By ALYSSA MAE CLARIN
MANILA — Filipino journalists commemorated World Press Freedom Day with a warning against the increasing attacks against the Philippine independent media and concerns on the upcoming elections.
In a forum organized by the Freedom for Media Freedom for All Coalition titled, “The State of Media Freedom in the Philippines: Journalism Under Siege,” media groups emphasized that there have been 23 journalists killed under President Duterte and 258 cases of threats and attacks from June 2016 to April 2022.
Of these attacks, the coalition reported that 56 are libel and cyberlibel cases, while 145 were perpetuated by state agents.
“At least three journalists have been killed during the election period,” said National Union of Journalists of the Philippines chairperson Jonathan De Santos.
Downplaying of attacks
De Santos noted how attacks against journalists are being downplayed. While they welcome the investigation of the Presidential Task Force for Media Security, the debate sometimes “tend to go on whether it was work-related, or whether the victim was a journalist.”
“Actions and statements that tend to minimize and play down attacks and threats against journalists make these attacks more likely, and also make it more difficult for colleagues to report that they are victims,” said De Santos, citing the case of Baguio City-based journalist Aldwin Quitasol, whose shooting incident was downplayed by local authorities as the sound of a motorcycle backfiring instead of bullets.
Meanwhile, Joel Reyes, the mastermind behind the 2011 killing of environmentalist and broadcaster Gerry Ortega, remains free and is even running as governor in Palawan.
De Santos emphasized the rampant red-tagging among journalists. This has escalated to filing of trumped up charges that put journalists behind bars as in the case of Tacloban City-based journalist Frenchie Mae Cumpio, who remains in jail as of this writing.
Before her illegal arrest, Cumpio was repeatedly labeled as a ranking member of the Communist Party of the Philippines.
Center for Media Freedom and Responsibility executive director Melinda de Jesus noted the increased cyber-attacks against the press from November 2021 to April 2022.

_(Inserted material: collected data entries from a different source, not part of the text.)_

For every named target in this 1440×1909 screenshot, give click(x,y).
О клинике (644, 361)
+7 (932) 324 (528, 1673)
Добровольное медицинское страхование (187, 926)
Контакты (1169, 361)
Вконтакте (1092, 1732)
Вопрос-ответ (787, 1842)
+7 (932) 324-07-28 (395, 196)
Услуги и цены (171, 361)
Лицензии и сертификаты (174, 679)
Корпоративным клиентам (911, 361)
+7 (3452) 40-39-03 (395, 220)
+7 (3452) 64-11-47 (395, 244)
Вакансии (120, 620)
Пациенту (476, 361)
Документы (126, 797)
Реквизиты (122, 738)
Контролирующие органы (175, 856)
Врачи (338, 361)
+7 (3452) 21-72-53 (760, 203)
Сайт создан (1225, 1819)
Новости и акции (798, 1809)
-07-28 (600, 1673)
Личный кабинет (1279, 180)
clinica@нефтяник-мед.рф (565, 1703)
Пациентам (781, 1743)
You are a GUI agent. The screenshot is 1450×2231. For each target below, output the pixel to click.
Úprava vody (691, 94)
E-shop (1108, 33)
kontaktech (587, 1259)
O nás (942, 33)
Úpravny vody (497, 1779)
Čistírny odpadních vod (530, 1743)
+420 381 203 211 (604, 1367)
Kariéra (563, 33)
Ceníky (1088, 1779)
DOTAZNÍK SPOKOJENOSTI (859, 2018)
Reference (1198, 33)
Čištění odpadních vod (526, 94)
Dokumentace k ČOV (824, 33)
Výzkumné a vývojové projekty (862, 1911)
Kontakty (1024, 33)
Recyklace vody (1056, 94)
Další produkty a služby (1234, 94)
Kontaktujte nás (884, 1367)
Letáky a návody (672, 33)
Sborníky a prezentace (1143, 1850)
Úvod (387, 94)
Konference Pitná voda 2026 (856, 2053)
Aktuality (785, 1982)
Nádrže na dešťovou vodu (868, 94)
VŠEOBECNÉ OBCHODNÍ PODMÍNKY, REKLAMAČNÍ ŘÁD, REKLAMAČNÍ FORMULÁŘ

De Santos noted the emerging number of election-related incidents, including the Commission on Elections very own commissioner Rey Bulay who threatened to sue journalists for libel if they ‘”misinterpret” him. Meanwhile, there has been cases of journalists being barred from covering presidential candidate Ferdinand Marcos Jr.’s campaign trail.
Despite the difficulties, the NUJP urged their fellow journalists to remain steadfast, saying that the Philippine media “will not rise or fall on the outcome of the May elections, that the work we do will continue whoever is in power.”